Esse órgão público exerceu essa opção e pela Resolução nº1.265/1987, estabeleceu que "o valor da OTN até o mês de Junho de 1987" seria atualizado mensalmente pela variação do IPC ou da LBC, "adotando-se o índice que maior resultado obtiver", e que às cadernetas de poupança seria aplicada a OTN assim apurada.
Sobreveio a Resolução nº1.338/1987 determinando que a correção dos rendimentos das Cadernetas de Poupança fosse feita com base nos rendimentos produzidos pela LBC, de 01 a 30 de Junho de 1987.
Ocorre que referida Resolução entrou em vigor a partir do dia 16 de Junho de 1987 e não poderia atingir as poupanças iniciadas ou reiniciadas na primeira quinzena desse mês e ano, alterando o critério de atualização do valor da OTN pelo rendimento produzido pelas LBC, de 01 a 30 de junho de 1987, eis que os titulares das contas já tinham direito adquirido ao critério anterior previsto na Resolução nº1.265, especialmente no caso presente, eis que a conta-poupança da Autora possuía aniversário no XXXXXXXXXXXXXXXXXXXX.
Tal alteração resultou prejuízo para a Autora, pois se verificou que a variação da LBC rendeu 18,02%, enquanto que a do IPC alcançou 26,06%, com diferença de 8,04%, impondo-se a condenação do Réu a creditar a diferença de 8,04% na conta-poupança da Autora, devidamente atualizado e acrescido da pertinente remuneração calculada mediante a aplicação de juros capitalizados de 6% (seis por cento) ao ano.
Em 15 de janeiro de 1989, o Governo Federal, na tentativa de estabilizar a moeda e conter a desenfreada inflação vigente no país, editou a Medida Provisória nº32, depois convertida na Lei Nacional nº7.730/1989.
Tal Medida Provisória, em seu artigo 15, determinou o congelamento do valor nominal da moeda em NCZ$ 6,17 (Seis Cruzados Novos e dezessete centavos), valor este obtido com base na inflação constatada durante o mês de dezembro de 1988, calculada pela metodologia definida no art. 19 da Lei Nacional nº2.335/87, verbis: "O IPC, a partir de julho de 1987, será calculado com base na média dos preços apurados entre o dia 15 do Mês de referência e o dia 16 (dezesseis) do mês imediatamente anterior."

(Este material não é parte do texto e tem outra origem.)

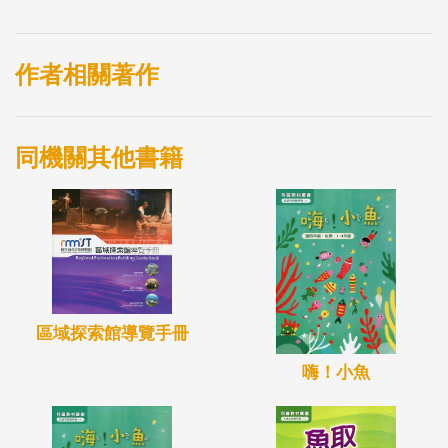
作者相關著作
同機關其他書籍
區域探索館導覽手冊
嗨！小魚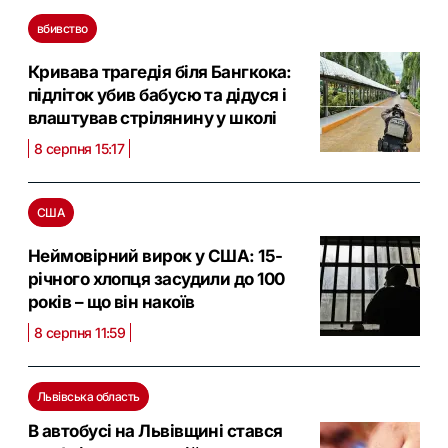
вбивство
Кривава трагедія біля Бангкока:
підліток убив бабусю та дідуся і
влаштував стрілянину у школі
8 серпня 15:17
США
Неймовірний вирок у США: 15-
річного хлопця засудили до 100
років – що він накоїв
8 серпня 11:59
Львівська область
В автобусі на Львівщині стався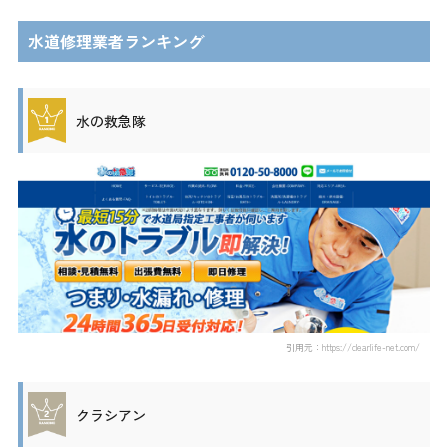
水道修理業者ランキング
水の救急隊
引用元：https://clearlife-net.com/
クラシアン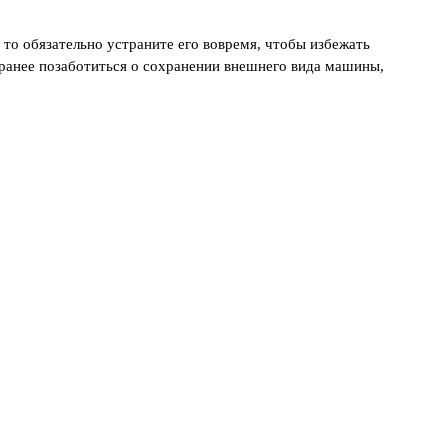
то обязательно устраните его вовремя, чтобы избежать
аранее позаботиться о сохранении внешнего вида машины,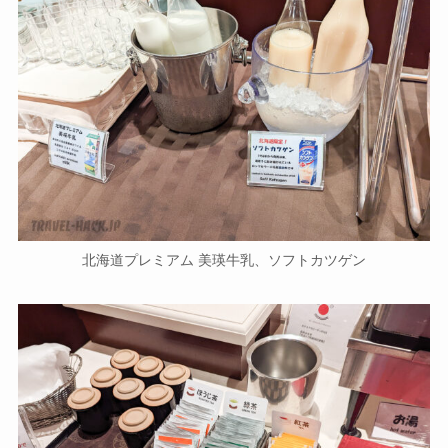
北海道プレミアム 美瑛牛乳、ソフトカツゲン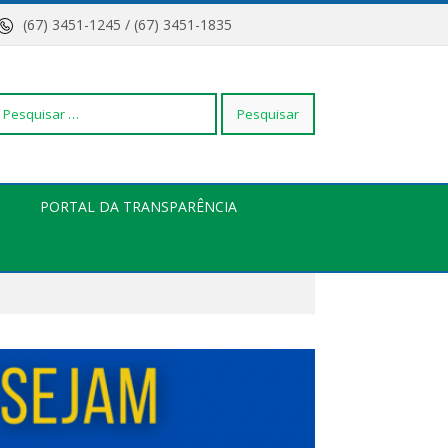
(67) 3451-1245 / (67) 3451-1835
squisar
PORTAL DA TRANSPARÊNCIA
r: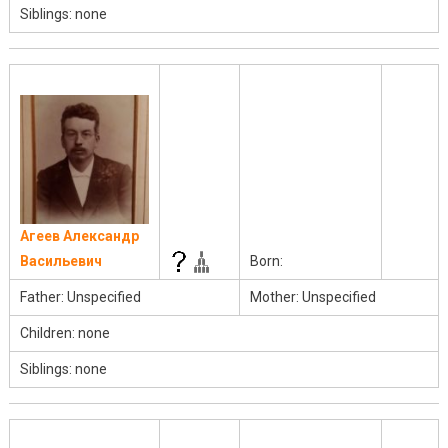
Siblings: none
Агеев Александр
Васильевич
Born:
Father: Unspecified
Mother: Unspecified
Children: none
Siblings: none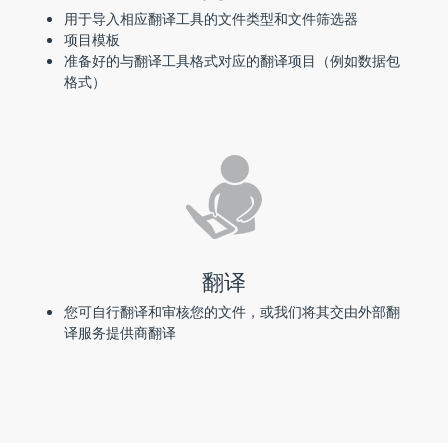
用于导入相应翻译工具的文件类型和文件筛选器
项目模板
准备好的与翻译工具格式对应的翻译项目（例如数据包
格式）
翻译
您可自行翻译和审核您的文件，或我们将其交由外部翻
译服务提供商翻译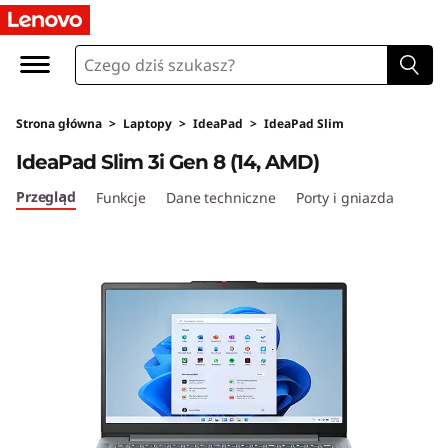
I
d
e
Strona główna
>
Laptopy
>
IdeaPad
>
IdeaPad Slim
a
IdeaPad Slim 3i Gen 8 (14, AMD)
P
Przegląd
Funkcje
Dane techniczne
Porty i gniazda
a
d
S
l
i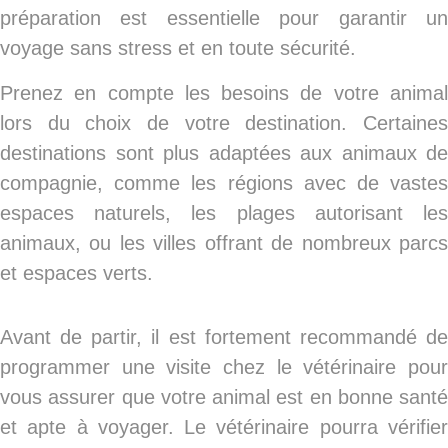
préparation est essentielle pour garantir un
voyage sans stress et en toute sécurité.
Prenez en compte les besoins de votre animal
lors du choix de votre destination. Certaines
destinations sont plus adaptées aux animaux de
compagnie, comme les régions avec de vastes
espaces naturels, les plages autorisant les
animaux, ou les villes offrant de nombreux parcs
et espaces verts.
Avant de partir, il est fortement recommandé de
programmer une visite chez le vétérinaire pour
vous assurer que votre animal est en bonne santé
et apte à voyager. Le vétérinaire pourra vérifier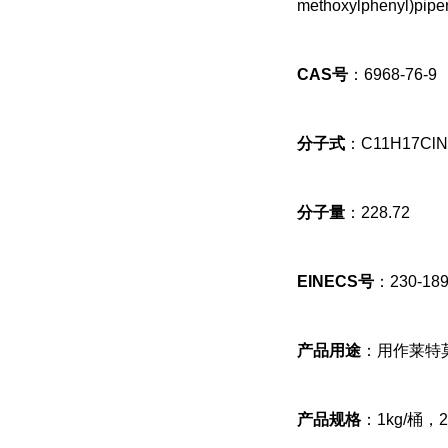
methoxylphenyl)pipe
CAS号
：6968-76-9
分子式
：C11H17Cl
分子量
：228.72
EINECS号
：230-189
产品用途
：用作莱特
产品规格
：1kg/桶，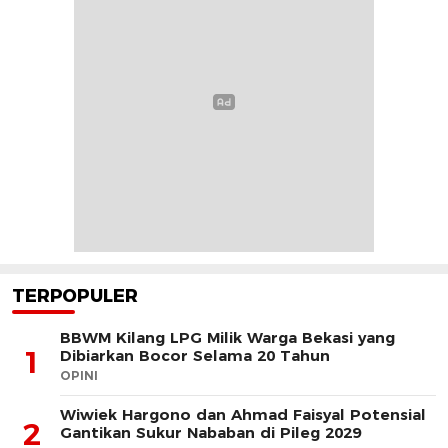
TERPOPULER
BBWM Kilang LPG Milik Warga Bekasi yang
1
Dibiarkan Bocor Selama 20 Tahun
OPINI
Wiwiek Hargono dan Ahmad Faisyal Potensial
2
Gantikan Sukur Nababan di Pileg 2029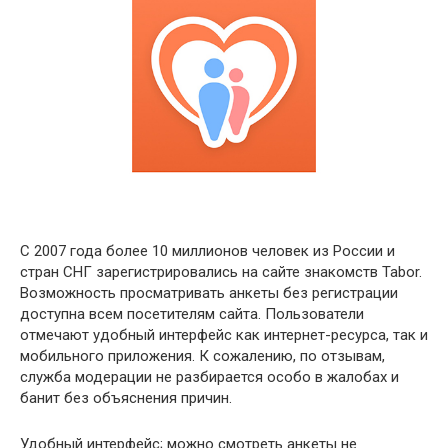
С 2007 года более 10 миллионов человек из России и
стран СНГ зарегистрировались на сайте знакомств Tabor.
Возможность просматривать анкеты без регистрации
доступна всем посетителям сайта. Пользователи
отмечают удобный интерфейс как интернет-ресурса, так и
мобильного приложения. К сожалению, по отзывам,
служба модерации не разбирается особо в жалобах и
банит без объяснения причин.
Удобный интерфейс; можно смотреть анкеты не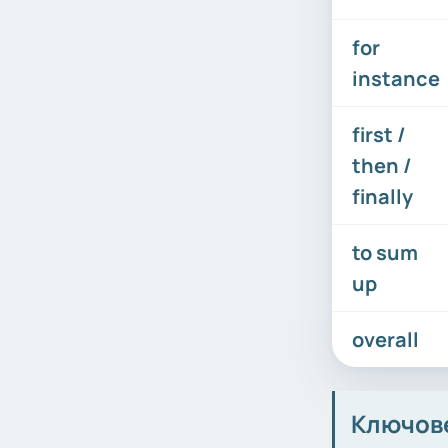
for
instance
first /
then /
finally
to sum
up
overall
Ключов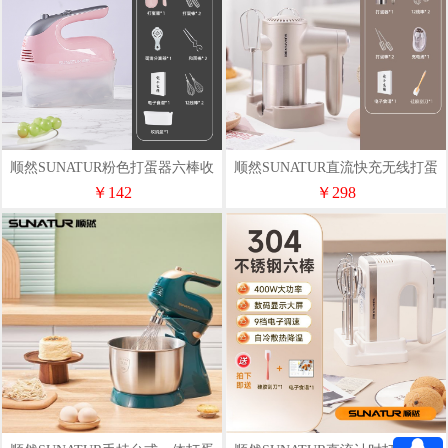
顺然SUNATUR粉色打蛋器六棒收
顺然SUNATUR直流快充无线打蛋
纳款SRZ-1056
器四棒款HM-DCC610
￥142
￥298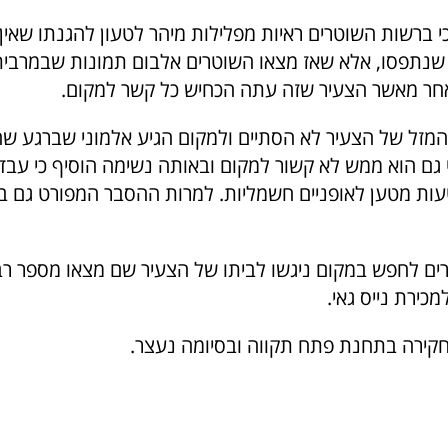
י ברשות השוטרים ראיות מפלילות מיהר לטעון להגנתו שאין
שנתפסו, אלא שאז מצאו השוטרים אלבום תמונות שבמרביתן
חר מאשר הצעיר שזה עתה הכחיש כל קשר למקום.
מזל של הצעיר לא הסתיים ולמקום הגיע אלמוני שברגע שה
י גם הוא ממש לא קשור למקום ובאותה נשימה הוסיף כי עבד
ות מטען לאופניים חשמליות. למרות ההסבר המפורט גם 
ים לחפש במקום ניגשו לביתו של הצעיר שם מצאו מספר רב 
כירת נייס גאי.
קירה בתחנת פתח תקווה ובסיומה נעצר.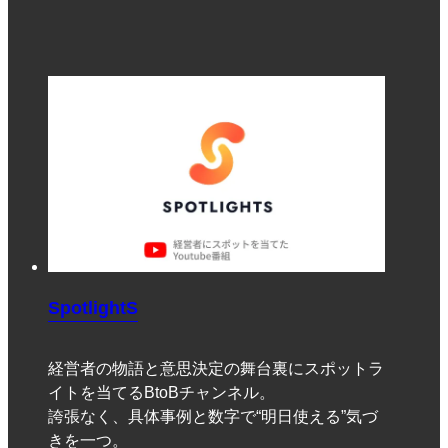
SpotlightS
経営者の物語と意思決定の舞台裏にスポットラ
イトを当てるBtoBチャンネル。
誇張なく、具体事例と数字で“明日使える”気づ
きを一つ。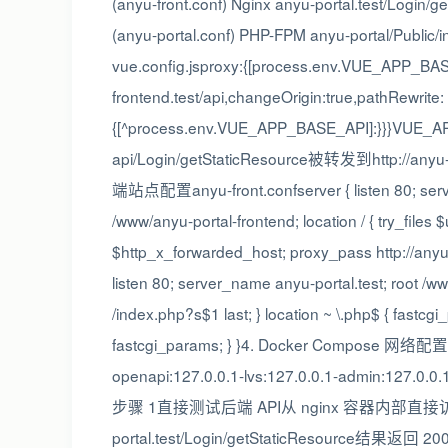
(anyu-front.conf) Nginx anyu-portal.test/Login/g
(anyu-portal.conf) PHP-FPM anyu-portal/P
vue.config.jsproxy:{[process.env.VUE_APP_BASE_
frontend.test/api,changeOrigin:true,pathRewrite:
{[^process.env.VUE_APP_BASE_API]:}}}VUE
api/Login/getStaticResource被转发到http://anyu-po
端站点配置anyu-front.confserver { listen 80; server
/www/anyu-portal-frontend; location / { try_files $
$http_x_forwarded_host; proxy_pass http://any
listen 80; server_name anyu-portal.test; root /www
/index.php?s$1 last; } location ~ \.php$ { fastcg
fastcgi_params; } }4. Docker Compose 网络配置do
openapi:127.0.0.1-lvs:127.0.0.1-admin:127.0.
步骤 1直接测试后端 API从 nginx 容器内部直接访问后端do
portal.test/Login/getStaticResourc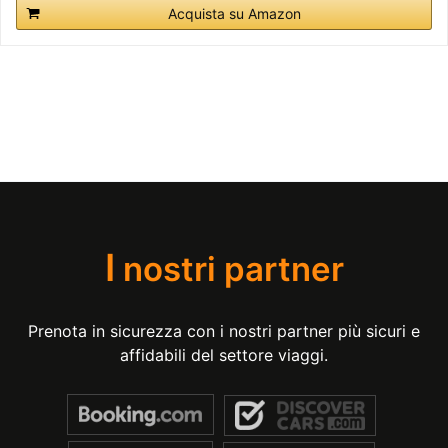
Acquista su Amazon
I
nostri partner
Prenota in sicurezza con i nostri partner più sicuri e
affidabili del settore viaggi.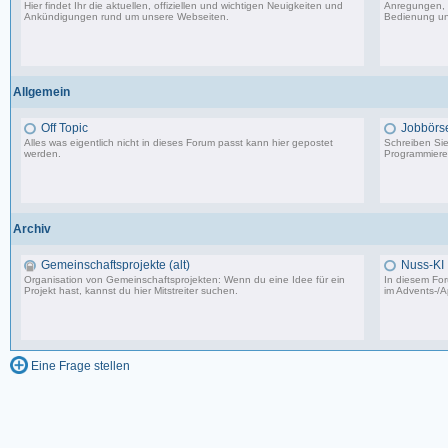
Hier findet Ihr die aktuellen, offiziellen und wichtigen Neuigkeiten und
Anregungen, 
Ankündigungen rund um unsere Webseiten.
Bedienung un
8.553 Beiträge, zuletzt: Di 20.08.19 17:27
Allgemein
Off Topic
Jobbörs
Alles was eigentlich nicht in dieses Forum passt kann hier gepostet
Schreiben Sie 
werden.
Programmierer
87.549 Beiträge, zuletzt: Do 18.12.25 19:15
Archiv
Gemeinschaftsprojekte (alt)
Nuss-KI
Organisation von Gemeinschaftsprojekten: Wenn du eine Idee für ein
In diesem For
Projekt hast, kannst du hier Mitstreiter suchen.
im
Advents-/A
243 Beiträge, zuletzt: So 07.08.11 02:30
Eine Frage stellen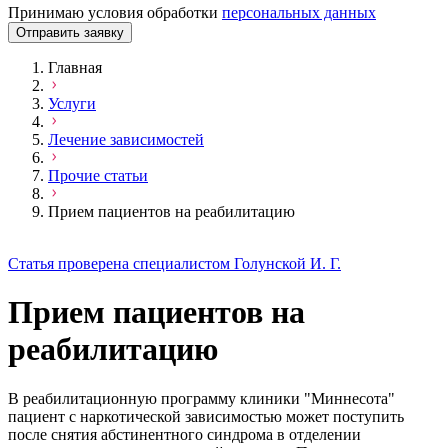
Принимаю условия обработки
персональных данных
Отправить заявку
Главная
Услуги
Лечение зависимостей
Прочие статьи
Прием пациентов на реабилитацию
Статья проверена специалистом Голунской И. Г.
Прием пациентов на
реабилитацию
В реабилитационную программу клиники "Миннесота"
пациент с наркотической зависимостью может поступить
после снятия абстинентного синдрома в отделении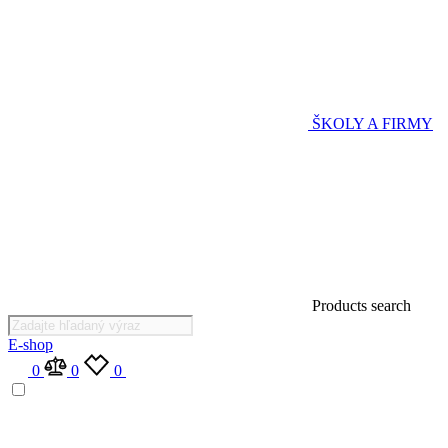
ŠKOLY A FIRMY
Products search
E-shop
0
0
0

O índice assim obtido equivaleria à inflação aferida no dia correspondente ao ponto médio do dia 16 de um mês e o dia 15 do mês seguinte e que se localiza entre os dias 30 e 31 do primeiro, de modo que o Índice de Preços ao Consumidor – IPC refletia a inflação mensal pela comparação efetuada entre os pontos médios de seu cálculo.
Ocorre que o artigo 9º, da Lei Nacional nº7.730/89 alterou a metodologia de cálculo do IPC e o artigo 15 da mesma lei extinguiu a OTN, congelando os preços com base na OTN apurada na forma do artigo 15, ou seja, em NCZ$ 6,17.
Assim, pelo critério anterior, a inflação do mês de dezembro de 1988 levaria em consideração a inflação verificada no período compreendido entre 15 de dezembro e 16 de novembro de 1988; e a inflação de janeiro de 1989 seria medida com base na variação do IPC de 16 de dezembro de 1988 e 15 de janeiro de 1989.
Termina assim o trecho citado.